TensorFlow represents devices as strings. Here, we will show you how one can manually assign a device for matrix multiplication in TensorFlow. To verify that TensorFlow is indeed using the device (CPU or GPU) specified, we create the session with the log_device_placement flag set to True, namely, config=tf.ConfigProto(log_device_placement=True):

  1. If you are not sure about the device and want TensorFlow to choose the existing and supported device, you can set the allow_soft_placement flag to True:
config=tf.ConfigProto(allow_soft_placement=True, log_device_placement=True) 
  1. Manually select CPU for operation:
with tf.device('/cpu:0'): 
rand_t = tf.random_uniform([50,50], 0, 10, dtype=tf.float32, seed=0)
a = tf.Variable(rand_t)
b = tf.Variable(rand_t)
c = tf.matmul(a,b)
init = tf.global_variables_initializer()

sess = tf.Session(config)
sess.run(init)
print(sess.run(c))
  1. We get the following output:

We can see that all the devices, in this case, are '/cpu:0'.
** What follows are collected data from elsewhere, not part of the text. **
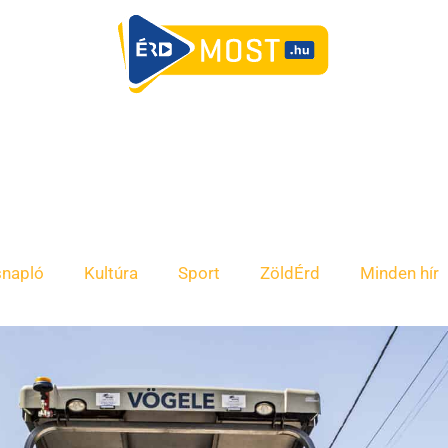
snapló
Kultúra
Sport
ZöldÉrd
Minden hír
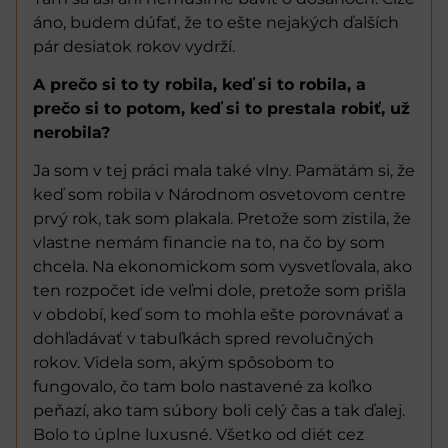
áno, budem dúfať, že to ešte nejakých ďalších
pár desiatok rokov vydrží.
A prečo si to ty robila, keď si to robila, a
prečo si to potom, keď si to prestala robiť, už
nerobila?
Ja som v tej práci mala také vlny. Pamätám si, že
keď som robila v Národnom osvetovom centre
prvý rok, tak som plakala. Pretože som zistila, že
vlastne nemám financie na to, na čo by som
chcela. Na ekonomickom som vysvetľovala, ako
ten rozpočet ide veľmi dole, pretože som prišla
v období, keď som to mohla ešte porovnávať a
dohľadávať v tabuľkách spred revolučných
rokov. Videla som, akým spôsobom to
fungovalo, čo tam bolo nastavené za koľko
peňazí, ako tam súbory boli celý čas a tak ďalej.
Bolo to úplne luxusné. Všetko od diét cez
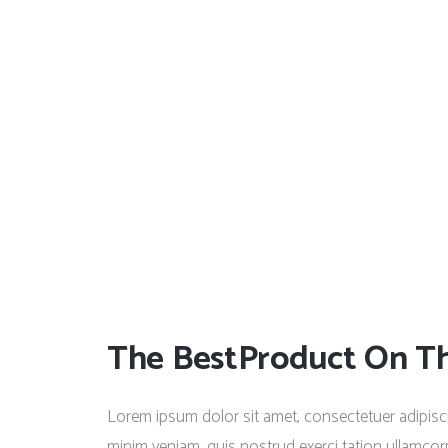
The BestProduct On Th
Lorem ipsum dolor sit amet, consectetuer adipisc
minim veniam, quis nostrud exerci tation ullamcorp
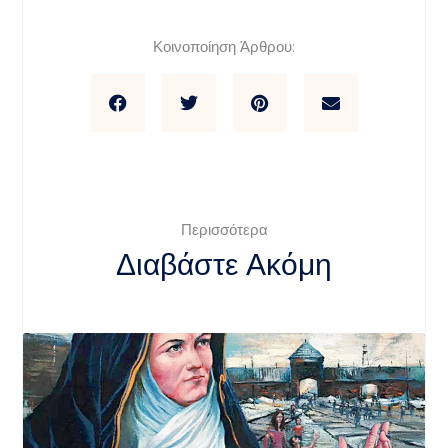
Κοινοποίηση Άρθρου:
Περισσότερα
Διαβάστε Ακόμη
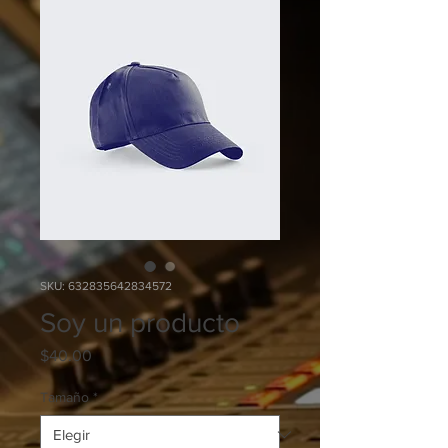
SKU: 632835642834572
Soy un producto
Precio
$40.00
Tamaño
*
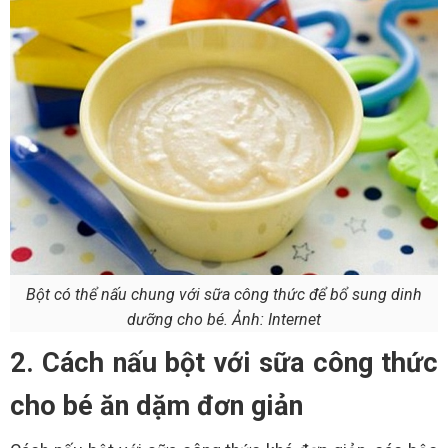
Bột có thể nấu chung với sữa công thức để bổ sung dinh
dưỡng cho bé. Ảnh: Internet
2. Cách nấu bột với sữa công thức
cho bé ăn dặm đơn giản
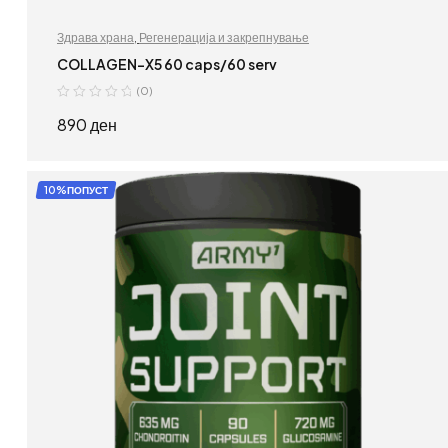
Здрава храна
,
Регенерација и закрепнување
COLLAGEN-X5 60 caps/60 serv
(0)
890
ден
ДОДАЈ ВО КОШНИЦА
10%ПОПУСТ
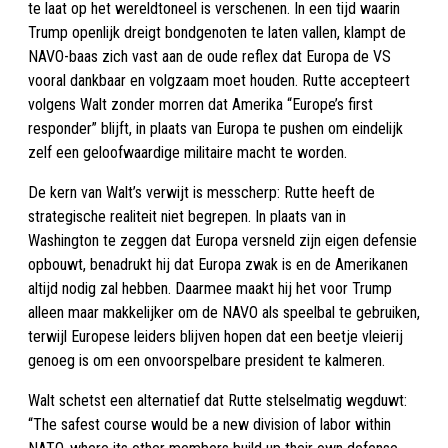
te laat op het wereldtoneel is verschenen. In een tijd waarin
Trump openlijk dreigt bondgenoten te laten vallen, klampt de
NAVO-baas zich vast aan de oude reflex dat Europa de VS
vooral dankbaar en volgzaam moet houden. Rutte accepteert
volgens Walt zonder morren dat Amerika “Europe’s first
responder” blijft, in plaats van Europa te pushen om eindelijk
zelf een geloofwaardige militaire macht te worden.
De kern van Walt’s verwijt is messcherp: Rutte heeft de
strategische realiteit niet begrepen. In plaats van in
Washington te zeggen dat Europa versneld zijn eigen defensie
opbouwt, benadrukt hij dat Europa zwak is en de Amerikanen
altijd nodig zal hebben. Daarmee maakt hij het voor Trump
alleen maar makkelijker om de NAVO als speelbal te gebruiken,
terwijl Europese leiders blijven hopen dat een beetje vleierij
genoeg is om een onvoorspelbare president te kalmeren.
Walt schetst een alternatief dat Rutte stelselmatig wegduwt:
“The safest course would be a new division of labor within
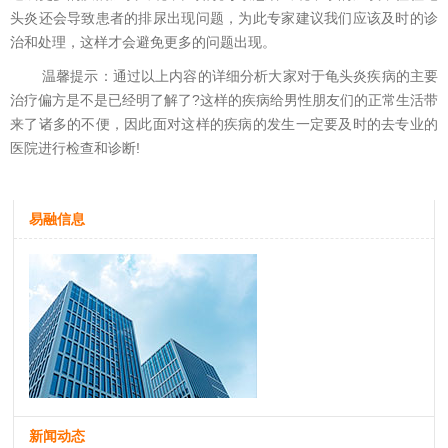
头炎还会导致患者的排尿出现问题，为此专家建议我们应该及时的诊
治和处理，这样才会避免更多的问题出现。
温馨提示：通过以上内容的详细分析大家对于龟头炎疾病的主要
治疗偏方是不是已经明了解了?这样的疾病给男性朋友们的正常生活带
来了诸多的不便，因此面对这样的疾病的发生一定要及时的去专业的
医院进行检查和诊断!
易融信息
新闻动态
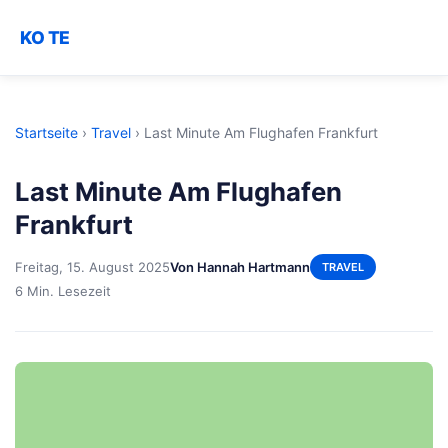
KO TE
Startseite
›
Travel
›
Last Minute Am Flughafen Frankfurt
Last Minute Am Flughafen
Frankfurt
Freitag, 15. August 2025
Von Hannah Hartmann
TRAVEL
6 Min. Lesezeit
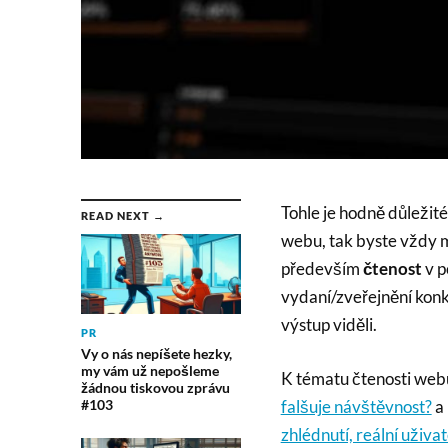
Tohle je hodně důležité
READ NEXT →
webu, tak byste vždy m
především
čtenost
v 
vydaní/zveřejnění konk
výstup viděli.
PR
Vy o nás nepíšete hezky,
my vám už nepošleme
K tématu čtenosti webů
žádnou tiskovou zprávu
falšuje návštěvnost?
a 
#103
zhlédnutí, reální uživat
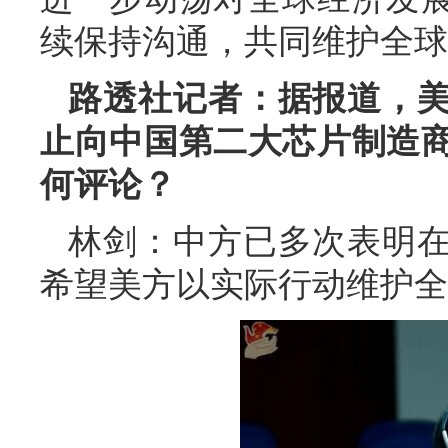
续保持沟通，共同维护全球
路透社记者：据报道，
止向中国第二大芯片制造
何评论？
林剑：中方已多次表明
希望美方以实际行动维护全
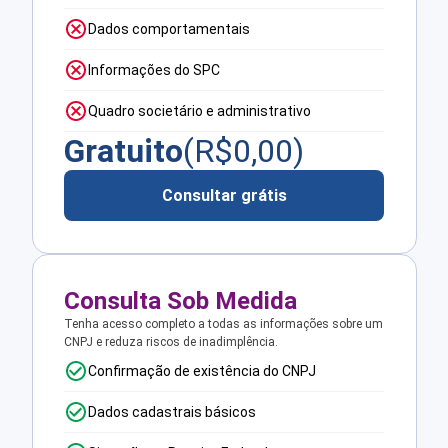
Dados comportamentais
Informações do SPC
Quadro societário e administrativo
Gratuito
(R$
0,00
)
Consultar grátis
Consulta Sob Medida
Tenha acesso completo a todas as informações sobre um
CNPJ e reduza riscos de inadimplência.
Confirmação de existência do CNPJ
Dados cadastrais básicos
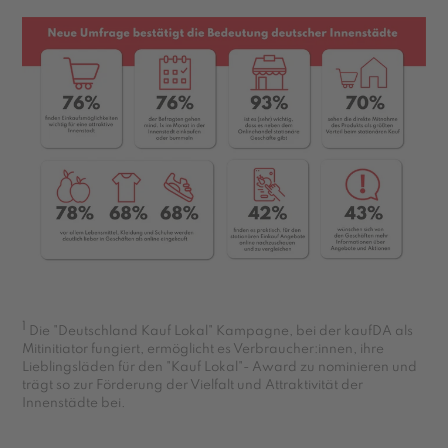
1
Die "Deutschland Kauf Lokal" Kampagne, bei der kaufDA als
Mitinitiator fungiert, ermöglicht es Verbraucher:innen, ihre
Lieblingsläden für den "Kauf Lokal"- Award zu nominieren und
trägt so zur Förderung der Vielfalt und Attraktivität der
Innenstädte bei.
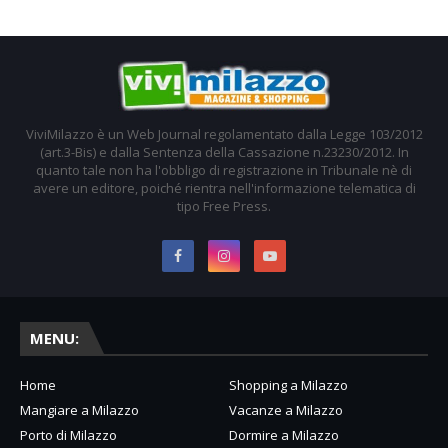
ViviMilazzo è un Web Journal regolamentato dalla Legge 103/2012
(art.3-Bis) e dalla Sentenza della Cassazione n.23230/2012. In
quanto tale non ha l'obbligo di registrazione in Tribunale nè di
avere un editore, poiché rientra nell'informazione telematica di
tipo Free Press.
MENU:
Home
Shopping a Milazzo
Mangiare a Milazzo
Vacanze a Milazzo
Porto di Milazzo
Dormire a Milazzo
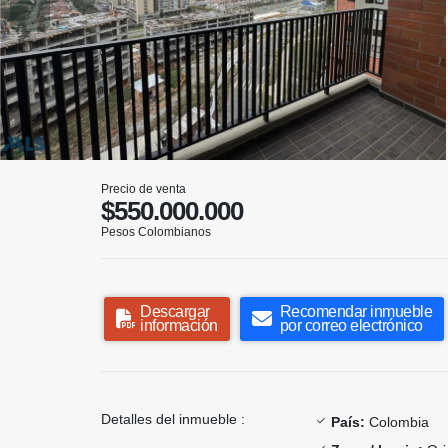
Precio de venta
$550.000.000
Pesos Colombianos
Descargar
Recomendar inmueble
información
por correo electrónico
Detalles del inmueble :
País:
Colombia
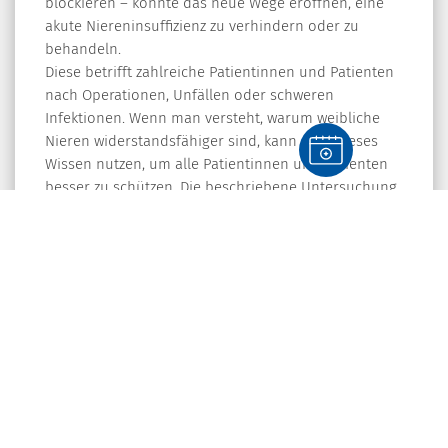
blockieren – könnte das neue Wege eröffnen, eine
akute Niereninsuffizienz zu verhindern oder zu
behandeln.
Diese betrifft zahlreiche Patientinnen und Patienten
nach Operationen, Unfällen oder schweren
Infektionen. Wenn man versteht, warum weibliche
Nieren widerstandsfähiger sind, kann man dieses
Wissen nutzen, um alle Patientinnen und Patienten
besser zu schützen. Die beschriebene Untersuchung
verbindet also Biochemie, endokrinologische
Forschung sowie moderne Zellbiologie und zeigt,
dass die Unterschiede zwischen Männern und
Frauen nicht nur hormonell, sondern auch zellulär
lebenswichtig sein können.
Prof. Dr. med. Christoph Dorn
©Ben Schonewille/stock.adobe.com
  1. Manually select a single GPU for operation:
with tf.device('/gpu:0'): 
rand_t = tf.random_uniform([50,50], 0, 10, dtype=tf.float32, seed=0)
a = tf.Variable(rand_t)
b = tf.Variable(rand_t)
c = tf.matmul(a,b)
init = tf.global_variables_initializer()

sess = tf.Session(config=tf.ConfigProto(log_device_placement=True))
sess.run(init)
print(sess.run(c))
  1. The output now changes to the following:
  1. The '/cpu:0' after each operation is now replaced by '/gpu:0'.
  2. Manually select multiple GPUs:
c=[]
for d in ['/gpu:1','/gpu:2']:
with tf.device(d):
rand_t = tf.random_uniform([50, 50], 0, 10, dtype=tf.float32, seed=0)
a = tf.Variable(rand_t)
b = tf.Variable(rand_t)
c.append(tf.matmul(a,b))
init = tf.global_variables_initializer()

sess = tf.Session(config=tf.ConfigProto(allow_soft_placement=True,log_device_placement=True))
sess.run(init)
print(sess.run(c))
sess.close()
  1. In this case, if the system has three GPU devices, then the first set of multiplication will be carried on by '/gpu:1' and the second set by '/gpu:2'.

How it works...

The tf.device() argument selects the device (CPU or GPU). The with block ensures the operations for which the device is selected. All the variables, constants, and operations defined within the with block will use the device selected in tf.device(). Session configuration is controlled using tf.ConfigProto. By setting the allow_soft_placement and log_device_placement flags, we tell TensorFlow to automatically choose the available devices in case the specified device is not available, and to give log messages as output describing the allocation of devices while the session is executed.